During the power phase, we found forward swing of the lower body is the generalized mechanism driving the increase in the performance parameters without increasing the risk of shoulder injury. Since the athletes are in the air without externally applied torques, angular momentum is conserved and a hip forward swing needs to be balanced by a forward swing of the upper body, driving the hitting arm forward. The increased trunk vertical rotation pre-to-post optimization (consistently critical in 75% of the participants) aids the forward swing of the hitting hand (right), increasing the forward velocity. The increased knee extension during the power phase also drives the legs lower. The trajectory of whole-body center of mass cannot be changed mid-flight, thus the lowering of the legs drives the hitting hand higher. Our results are consistent with those observed in a previous study [32]. Additionally, since the lower-body forward swing, and not the shoulder, drives the hitting arm changes, the shoulder torques do not increase ensuring no added risk of shoulder injury. In this study, the percentage increase in peak height of the hitting wrist and the percent increase in its forward velocity at peak height were weighted equally in the cost function (wrist term). We still recorded that the percent increase in forward velocity (25%) was much higher than the percent increase in peak height (1%). This difference was likely because anatomical constraints on the arm length allowing for limited increases in the peak height. On the other hand, the forward velocity can be driven by forward swing of multiple lower body segments, so it has more freedom to increase. Noteworthily, maximum limits on joint torques were used to avoid overload, but the joints worked together synergistically to increase the forward velocity of the hitting wrist.
During the follow-through phase, we found trunk rotation in the direction of the hitting arm is the primary mechanism of reducing the risk of shoulder injury. Follow-through entails stopping the fast-moving arm. Rotation of the trunk with the arm transfers some of the load required to stop the arm from the shoulder to the larger trunk segment. The larger trunk muscles are better equipped to handle the load and save the smaller shoulder muscles that contract eccentrically to stop the fast-moving arm.

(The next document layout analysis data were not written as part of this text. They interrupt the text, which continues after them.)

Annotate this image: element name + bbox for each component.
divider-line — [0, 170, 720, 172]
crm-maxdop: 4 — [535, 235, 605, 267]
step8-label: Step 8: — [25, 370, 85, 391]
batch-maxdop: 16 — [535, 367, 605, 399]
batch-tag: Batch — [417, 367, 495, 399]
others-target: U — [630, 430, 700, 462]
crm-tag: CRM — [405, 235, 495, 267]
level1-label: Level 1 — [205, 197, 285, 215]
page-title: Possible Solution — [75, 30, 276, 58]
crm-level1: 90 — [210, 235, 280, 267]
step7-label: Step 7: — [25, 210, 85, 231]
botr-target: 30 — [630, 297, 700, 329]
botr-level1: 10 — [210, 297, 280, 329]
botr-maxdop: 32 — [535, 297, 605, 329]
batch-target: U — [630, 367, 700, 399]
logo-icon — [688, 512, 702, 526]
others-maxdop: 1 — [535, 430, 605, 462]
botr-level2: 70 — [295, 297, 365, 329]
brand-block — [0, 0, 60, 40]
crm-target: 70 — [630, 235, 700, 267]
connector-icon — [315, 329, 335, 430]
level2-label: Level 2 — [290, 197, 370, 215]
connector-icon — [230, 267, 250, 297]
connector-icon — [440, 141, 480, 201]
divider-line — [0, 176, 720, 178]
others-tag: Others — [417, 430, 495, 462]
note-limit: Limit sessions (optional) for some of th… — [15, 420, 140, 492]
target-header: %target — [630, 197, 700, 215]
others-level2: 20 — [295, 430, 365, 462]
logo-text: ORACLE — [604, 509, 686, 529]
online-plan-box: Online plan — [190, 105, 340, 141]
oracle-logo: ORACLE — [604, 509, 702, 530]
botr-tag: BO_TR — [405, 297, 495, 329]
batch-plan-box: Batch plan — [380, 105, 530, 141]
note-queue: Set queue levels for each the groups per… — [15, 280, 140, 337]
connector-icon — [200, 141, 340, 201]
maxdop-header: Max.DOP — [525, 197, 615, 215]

Similar to the power phase, angular momentum is conserved in the follow-through phase, and it is achieved by an increased left hip flexion and increased left plane-of-shoulder-elevation angle pre-to-post optimization. These leg and arm angle increases are much higher than the vertical rotation of the trunk because the trunk is more massive and hence a greater displacement of the balancing segments is required to counter its angular momentum. This mechanism of trunk rotating with the hitting arm manifested itself in accordance with the experimental data. In a few trials, trunk forward flexion was a critical coordinate because the arm swing was primarily in the sagittal plane. The trunk rotation about the vertical axis was a consistent critical coordinate, while trunk forward flexion was only critical in a few trials because the majority of trials in this study featured the hitting arm crossing the front of the body, while only a few trials featured arm follow-through primarily in the sagittal plane. Importantly, the primary mechanism to unload the shoulder is same in both cases (trunk rotation in the direction of the arm follow-through). From an application point of view, athletes and coaches should focus on the consistent critical coordinates during training and rehabilitation in efforts to learn optimal movement patterns. Some of the techniques that could be employed to teach the optimal patterns are video based implicit learning [36,37], muscular training [38,39,40], and real-time feedback-based learning [41,42], and large scale interventions studies built on sound mechanics and behavior change principles [43]. The downstream effects could be potentially longer careers at a high level of performance for volleyball athletes.

5. Conclusions

This study made contributions towards both computational methods to find optimal movement patterns and identifying ways to achieve a balance between performance and injury risk for volleyball spikes. It lays the path to new training and rehabilitation protocols that could potentially transform long-term success of volleyball athletes. Our study may also lead to new avenues for finding this performance–injury balance in other sports.

Supplementary Materials

The following are available online at https://www.mdpi.com/article/10.3390/life11070598/s1, Figure S1: Consistent critical coordinates for all the participants during power phase, Figure S2: Consistent critical coordinates for all the participants during follow-through phase, Video S1: Representation of the primary mechanism to enhance performance without increasing the risk of shoulder injury during power phase; Video S2: Representation of the primary mechanism to enhance performance without increasing the risk of shoulder injury during follow-through phase, Video S3: Experimental and optimal kinematics for the follow-through phase of a trial where the arm swing was primarily in the sagittal plane.

Author Contributions

Conceptualization, D.G., C.J.D., J.L.J. and J.A.R.; methodology, D.G., C.J.D. and J.A.R.; software, D.G. and J.A.R.; validation, D.G., C.J.D. and J.A.R.; formal analysis, D.G.; investigation, D.G., C.J.D. and J.A.R.; resources, D.G., J.L.J. and J.A.R.; data curation, D.G., J.L.J. and J.A.R.; writing—original draft preparation, D.G.; writing—review and editing, D.G., C.J.D., J.L.J. and J.A.R.; visualization, D.G., C.J.D., J.L.J. and J.A.R.; supervision, J.A.R.; project administration, D.G., J.L.J. and J.A.R. All authors have read and agreed to the published version of the manuscript.

Funding

This research received no external funding.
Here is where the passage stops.